The argument line is the location at which the result is stored. If points is an N-by-2 array, then line should be a pointer to an array of four floating-point numbers (e.g., float array[4]). If points is an N-by-3 array, then line should be a pointer to an array of six floating-point numbers (e.g., float array[6]). In the former case, the return values will be (vx, vy, x0, y0), where (vx, vy) is a normalized vector parallel to the fitted line and (x0, y0) is a point on that line. Similarly, in the latter (three-dimensional) case, the return values will be (vx, vy, vz, x0, y0, z0), where (vx, vy, vz) is a normalized vector parallel to the fitted line and (x0, y0, z0) is a point on that line. Given this line representation, the estimation accuracy parameters reps and aeps are as follows: reps is the requested accuracy of x0, y0[, z0] estimates and aeps is the requested angular accuracy for vx, vy[, vz]. The OpenCV documentation recommends values of 0.01 for both accuracy values.

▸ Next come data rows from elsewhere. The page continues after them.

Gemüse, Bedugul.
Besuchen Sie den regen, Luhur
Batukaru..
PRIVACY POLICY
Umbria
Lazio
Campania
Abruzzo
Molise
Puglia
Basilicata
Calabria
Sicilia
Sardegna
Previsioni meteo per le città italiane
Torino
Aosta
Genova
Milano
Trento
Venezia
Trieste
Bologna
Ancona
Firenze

cvFitLine() can fit lines in two or three dimensions. Since line fitting in two dimensions is commonly needed and since three-dimensional techniques are of growing importance in OpenCV (see Chapter 14), we will end with a program for line fitting, shown in Example 12-4. [227] In this code we first synthesize some 2D points noisily around a line, then add some random points that have nothing to do with the line (called outlier points), and finally fit a line to the points and display it. The cvFitLine() routine is good at ignoring the outlier points; this is important in real applications, where some measurements might be corrupted by high noise, sensor failure, and so on.

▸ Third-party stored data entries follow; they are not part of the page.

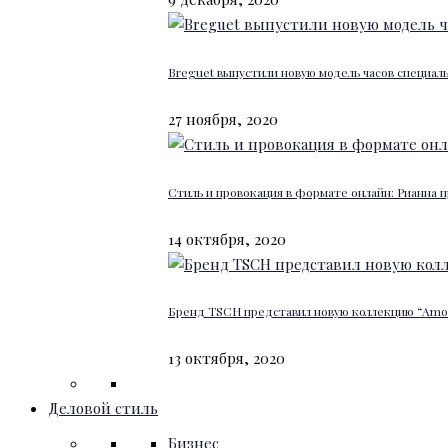
Breguet выпустили новую модель часов специал
27 ноября, 2020
Стиль и провокация в формате онлайн: Рианна п
14 октября, 2020
Бренд TSCH представил новую коллекцию “Amour
13 октября, 2020
Деловой стиль
Бизнес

Example 12-4. Two-dimensional line fitting

#include "cv.h"
#include "highgui.h"
#include <math.h>

int main( int argc, char** argv )
{
  IplImage* img = cvCreateImage( cvSize( 500, 500 ), 8, 3 );
  CvRNG rng = cvRNG(-1);

  cvNamedWindow( "fitline", 1 );

  for(;;) {

  char key;
  int i;
  int count    = cvRandInt(&rng)%100 + 1;
  int outliers = count/5;
  float a      = cvRandReal(&rng)*200;
  float b      = cvRandReal(&rng)*40;
  float angle  = cvRandReal(&rng)*CV_PI;
  float cos_a  = cos(angle);
  float sin_a  = sin(angle);
  CvPoint pt1, pt2;
  CvPoint* points = (CvPoint*)malloc( count * sizeof(points[0]));
  CvMat pointMat = cvMat( 1, count, CV_32SC2, points );
  float line[4];
  float d, t;

  b = MIN(a*0.3, b);
  // generate some points that are close to the line
  //
  for( i = 0; i < count - outliers; i++ ) {
      float x = (cvRandReal(&rng)*2-1)*a;
      float y = (cvRandReal(&rng)*2-1)*b;
      points[i].x = cvRound(x*cos_a - y*sin_a + img->width/2);
      points[i].y = cvRound(x*sin_a + y*cos_a + img->height/2);
  }

  // generate "completely off" points
  //
  for( ; i < count; i++ ) {
      points[i].x = cvRandInt(&rng) % img->width;
      points[i].y = cvRandInt(&rng) % img->height;
  }

  // find the optimal line
  //
  cvFitLine( &pointMat, CV_DIST_L1, 1, 0.001, 0.001, line );
  cvZero( img );

  // draw the points
  //
  for( i = 0; i < count; i++ )
    cvCircle(
      img,
      points[i],
      2,
     (i < count - outliers) ? CV_RGB(255, 0, 0) : CV_RGB(255,255,0),
     CV_FILLED, CV_AA,
     0
    );
  // ... and the line long enough to cross the whole image
  d = sqrt((double)line[0]*line[0] + (double)line[1]*line[1]);
  line[0] /= d;
  line[1] /= d;
  t = (float)(img->width + img->height);
  pt1.x = cvRound(line[2] - line[0]*t);
  pt1.y = cvRound(line[3] - line[1]*t);
  pt2.x = cvRound(line[2] + line[0]*t);
  pt2.y = cvRound(line[3] + line[1]*t);
  cvLine( img, pt1, pt2, CV_RGB(0,255,0), 3, CV_AA, 0 );

  cvShowImage( "fitline", img );

  key = (char) cvWaitKey(0);
  if( key == 27 || key == 'q' || key == 'Q' ) // 'ESC'
      break;
  free( points );
 }
 cvDestroyWindow( "fitline" );
 return 0;
}


[226] Here XXX is used as a placeholder for anything like 2D32f or 3D64f.

[227] Thanks to Vadim Pisarevsky for generating this example.